I reproduced it using docker and S3. No lambda.
I will use your post to write an article on how to do this in a highly available manner.
Depending on the number of images requested, I generate the requested screenshots.
If the duration of the video = 19 seconds and you request 3 images, that makes (19) / 3 = 7
image 1 = 7,
image 2 = 7 + 7 = 14,
image 3 = 7 + 7 + 7 = 21
Frame 3 is 21 seconds and 21 seconds longer than the video length, it will be skipped and so we generate only frame 1 and frame 2.
To avoid image name conflicts generated on disk, I generate my own file names.
const fileNameOnDisk = Math.floor (1000000000000 + Math.random () * 9000000000000);
When the image is generated and uploaded to AWS, I delete the files from disk asynchronously.
I added time markers to detect excessively long executions.
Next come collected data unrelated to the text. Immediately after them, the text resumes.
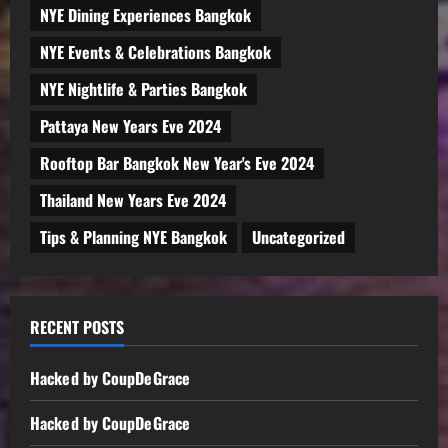
NYE Dining Experiences Bangkok
NYE Events & Celebrations Bangkok
NYE Nightlife & Parties Bangkok
Pattaya New Years Eve 2024
Rooftop Bar Bangkok New Year's Eve 2024
Thailand New Years Eve 2024
Tips & Planning NYE Bangkok
Uncategorized
RECENT POSTS
Hacked by CoupDeGrace
Hacked by CoupDeGrace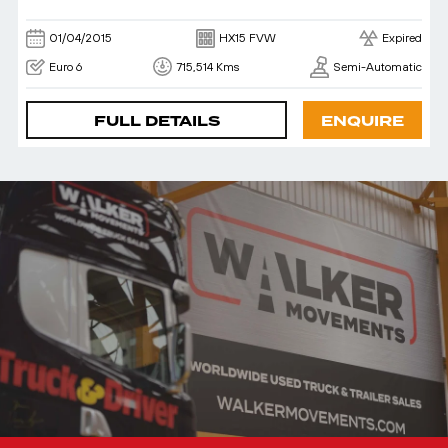
01/04/2015
HX15 FVW
Expired
Euro 6
715,514 Kms
Semi-Automatic
FULL DETAILS
ENQUIRE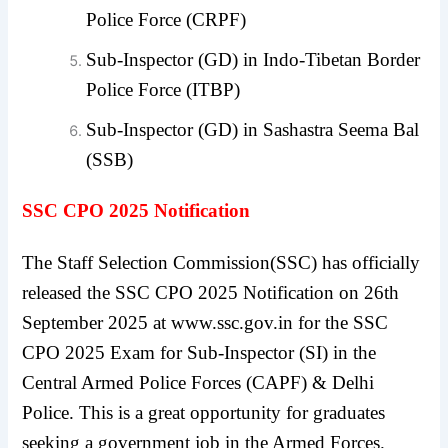
Police Force (CRPF)
Sub-Inspector (GD) in Indo-Tibetan Border
Police Force (ITBP)
Sub-Inspector (GD) in Sashastra Seema Bal
(SSB)
SSC CPO 2025 Notification
The Staff Selection Commission(SSC) has officially
released the SSC CPO 2025 Notification on 26th
September 2025 at www.ssc.gov.in for the SSC
CPO 2025 Exam for Sub-Inspector (SI) in the
Central Armed Police Forces (CAPF) & Delhi
Police. This is a great opportunity for graduates
seeking a government job in the Armed Forces.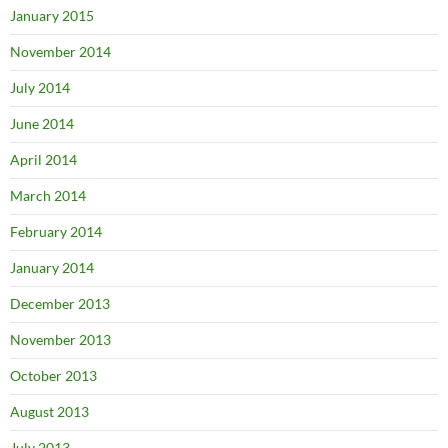
January 2015
November 2014
July 2014
June 2014
April 2014
March 2014
February 2014
January 2014
December 2013
November 2013
October 2013
August 2013
July 2013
We have three important stages:
1- Read the file with ffprobe to get the details of the file, mainly the duration of the video. (maximum 30 seconds)
2- Use ffmpeg to generate the screenshots (maximum 3 seconds per image)
3- Upload the files to s3 (maximum 5 seconds per image)
You should put markers on these three steps and therefore trigger the email log when it exceeds your maximum time.
This allows you to be proactive on all issues.
can you give me your aws lambda ffmpeg ARN number ??